ROME (Reuters) – European Central Bank Governing Council member Ignazio Visco said on Friday policy makers had to head off deflationary risks from the abrupt halt to economic activity in the coronavirus lockdown as data from Italy showed prices fell in May.
Visco, who is also governor of the Bank of Italy, said disinflationary pressures could be strong and persistent, threatening economies where already high levels of public debt are growing massively during the crisis.
Presenting the Bank of Italy’s annual report, he said the ECB was ready to use all the instruments available to ensure that every sector of the economy could benefit from accommodative financing conditions.
“Steps must be taken to counter the significant risk of low inflation and the marked fall in economic activity from translating into a permanent reduction in expected inflation or into the possible resurfacing of the threat of deflation,” he said.

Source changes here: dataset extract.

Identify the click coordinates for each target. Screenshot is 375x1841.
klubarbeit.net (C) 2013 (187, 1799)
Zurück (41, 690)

“Also as a result of the high levels of public and private debt in the euro area as a whole, this could trigger a dangerous spiral between the fall in prices and that in aggregate demand.”

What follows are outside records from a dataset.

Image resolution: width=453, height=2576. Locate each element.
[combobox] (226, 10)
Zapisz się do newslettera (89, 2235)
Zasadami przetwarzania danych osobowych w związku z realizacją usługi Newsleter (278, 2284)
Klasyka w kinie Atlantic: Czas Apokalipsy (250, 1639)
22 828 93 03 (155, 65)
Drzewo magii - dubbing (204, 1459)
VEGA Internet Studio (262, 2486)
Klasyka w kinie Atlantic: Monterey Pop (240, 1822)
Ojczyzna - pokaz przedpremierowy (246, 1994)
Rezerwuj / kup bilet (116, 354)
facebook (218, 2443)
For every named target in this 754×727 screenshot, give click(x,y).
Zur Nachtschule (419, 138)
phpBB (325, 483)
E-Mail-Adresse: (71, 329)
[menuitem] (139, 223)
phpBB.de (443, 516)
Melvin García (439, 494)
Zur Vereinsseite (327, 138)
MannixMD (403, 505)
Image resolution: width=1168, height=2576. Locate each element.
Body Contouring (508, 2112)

The comments came as statistics agency ISTAT said Italian EU-harmonised consumer prices fell a preliminary 0.2% year-on-year in May, pushing the country into deflationary territory.
The agency also reported that Italy’s economic output contracted by 5.3% in the first quarter of the year, the steepest quarterly fall in gross domestic product for at least 25 years, sharply revising down a preliminary estimate of -4.7%.

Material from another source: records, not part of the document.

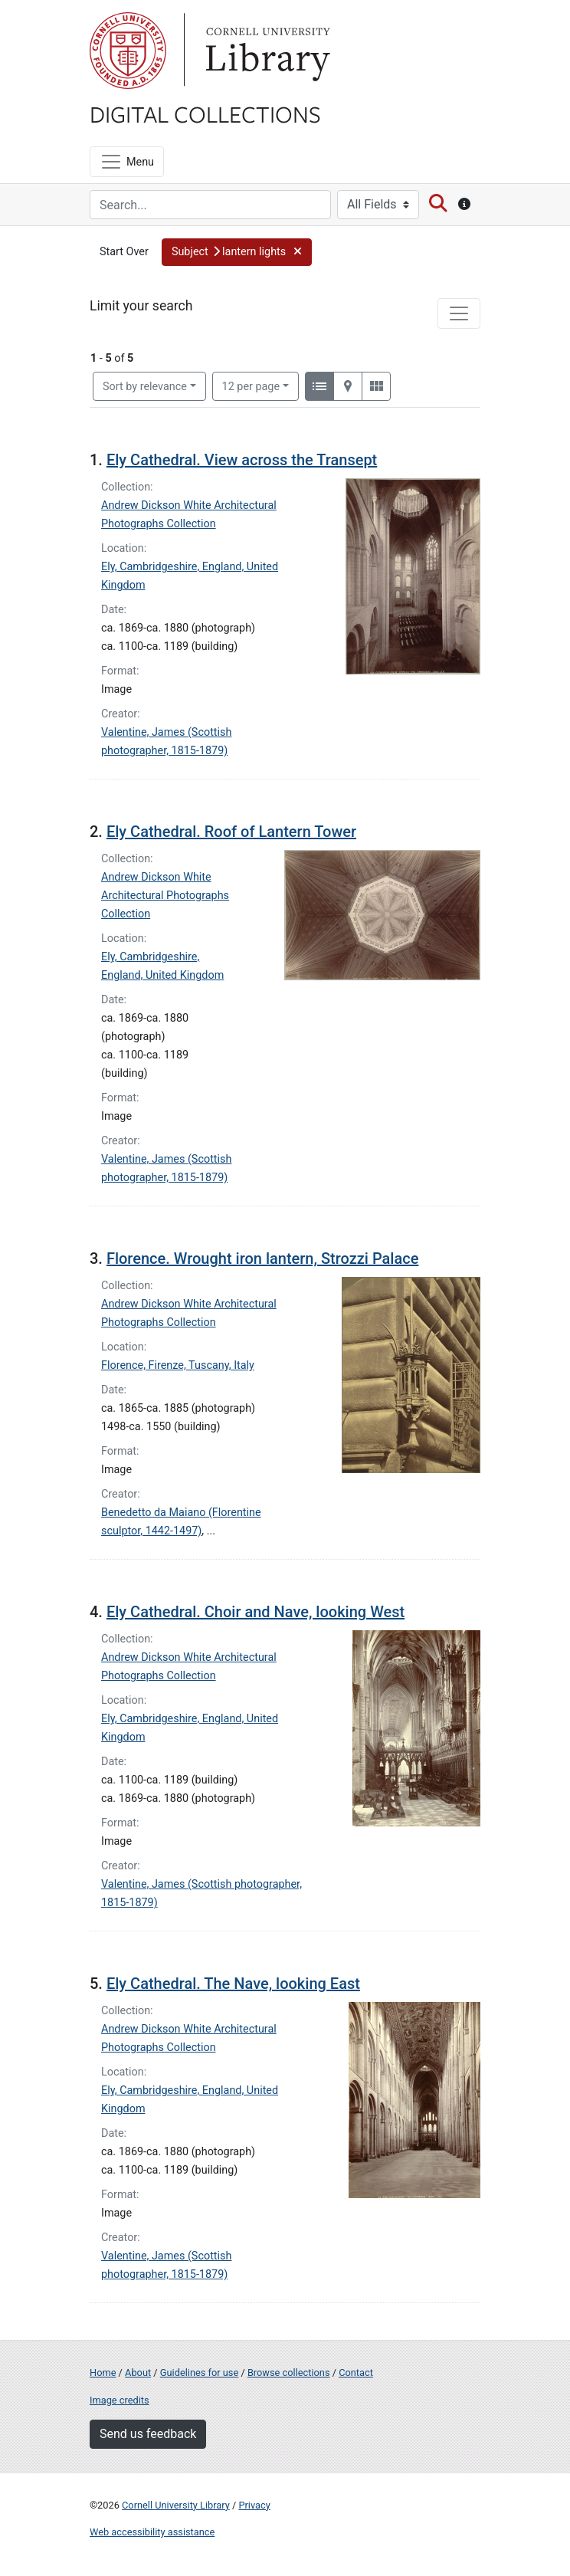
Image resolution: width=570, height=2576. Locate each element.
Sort (145, 386)
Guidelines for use (199, 2372)
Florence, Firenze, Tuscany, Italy (177, 1365)
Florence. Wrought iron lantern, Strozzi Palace (262, 1258)
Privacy (254, 2505)
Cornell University (128, 50)
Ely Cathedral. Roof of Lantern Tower (231, 831)
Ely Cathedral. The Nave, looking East (233, 1983)
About (138, 2372)
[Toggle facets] (458, 313)
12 (251, 385)
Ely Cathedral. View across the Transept (241, 460)
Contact (356, 2372)
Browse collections (288, 2372)
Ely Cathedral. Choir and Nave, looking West (255, 1612)
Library (266, 50)
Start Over (124, 251)
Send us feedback (148, 2434)
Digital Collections (205, 113)
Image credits (119, 2400)
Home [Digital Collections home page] (103, 2372)
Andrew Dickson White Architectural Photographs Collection (165, 895)
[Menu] (127, 161)
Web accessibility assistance (152, 2532)
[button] (237, 252)
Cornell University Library (176, 2505)
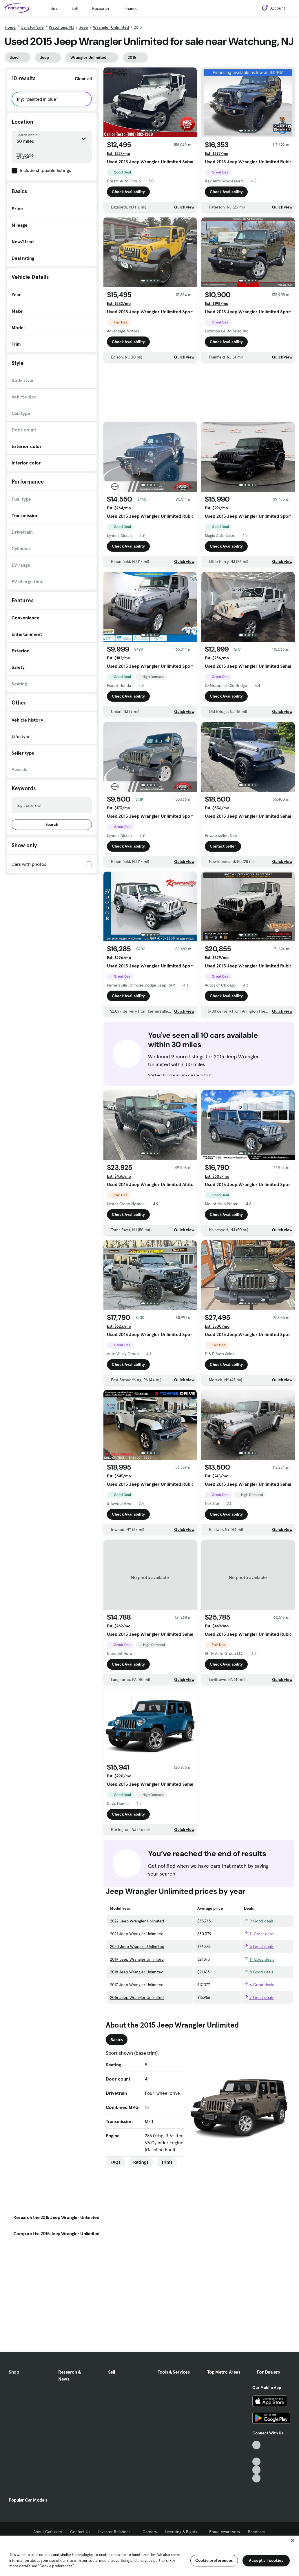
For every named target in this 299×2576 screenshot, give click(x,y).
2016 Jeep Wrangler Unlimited (137, 1997)
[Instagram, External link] (256, 2470)
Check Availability (128, 191)
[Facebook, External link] (256, 2453)
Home (10, 27)
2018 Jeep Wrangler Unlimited (136, 1972)
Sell (75, 8)
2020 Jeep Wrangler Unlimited (137, 1946)
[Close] (292, 2540)
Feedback (257, 2531)
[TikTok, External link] (256, 2445)
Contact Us (80, 2531)
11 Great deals (259, 1933)
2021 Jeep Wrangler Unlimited (136, 1933)
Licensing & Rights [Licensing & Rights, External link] (183, 2531)
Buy (53, 8)
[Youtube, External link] (256, 2462)
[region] (149, 2555)
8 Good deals (258, 1972)
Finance (130, 8)
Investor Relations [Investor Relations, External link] (116, 2531)
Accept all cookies (266, 2560)
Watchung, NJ (61, 27)
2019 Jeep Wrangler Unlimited (137, 1959)
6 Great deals (259, 1984)
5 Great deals (259, 1946)
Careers (150, 2531)
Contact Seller (223, 845)
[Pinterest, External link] (256, 2478)
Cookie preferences (214, 2560)
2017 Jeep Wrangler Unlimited (136, 1984)
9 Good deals (259, 1921)
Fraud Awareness (224, 2531)
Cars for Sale (32, 27)
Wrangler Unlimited (111, 27)
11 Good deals (259, 1959)
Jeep (83, 27)
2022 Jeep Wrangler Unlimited (137, 1921)
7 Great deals (259, 1997)
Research (100, 8)
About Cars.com (47, 2531)
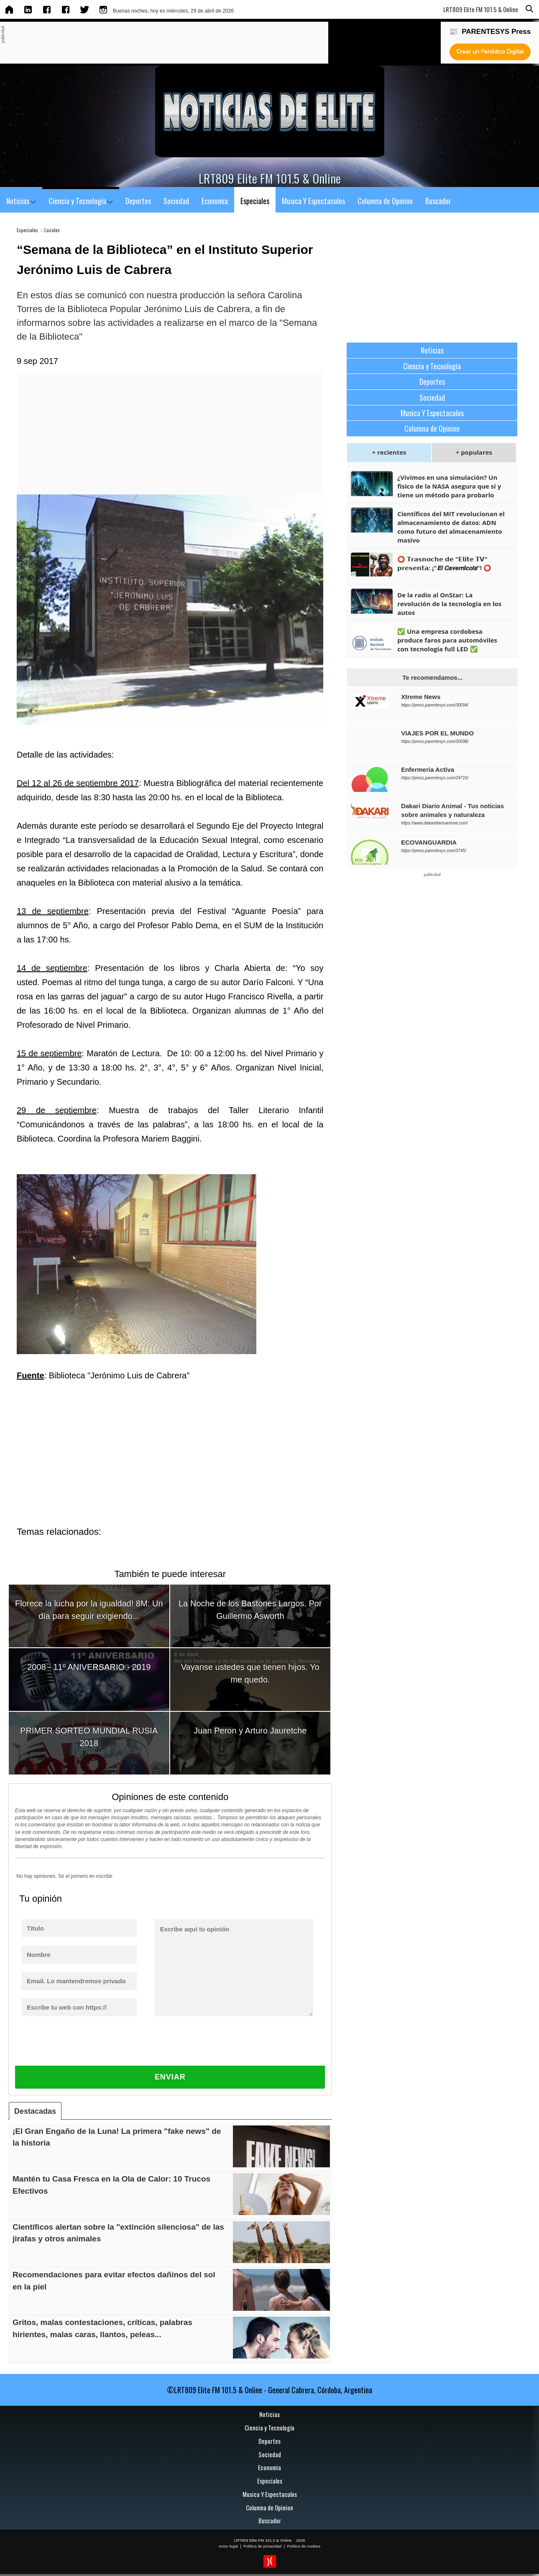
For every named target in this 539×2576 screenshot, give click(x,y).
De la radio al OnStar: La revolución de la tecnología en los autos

Visco said he expected the contraction would be even more marked in the second quarter, which included more days covered by the coronavirus lockdown.
Visco said measures adopted by authorities including the ECB had succeeded in easing market tensions and the closely watched spread between the yields on Italy’s BTP bonds and their German equivalents had narrowed after jumping sharply in March.
He noted however that the yield spread, one of the major indicators of how markets judge the relative risk between different countries, was still wider than the equivalent spread on Spanish and Portuguese bonds.
Visco said the difference was not justified by economic fundamentals and stated that the sustainability of Italy’s public debt was not in question. But he added that the uncertainty could only be removed by economic policies aimed at restoring competitiveness over the long term.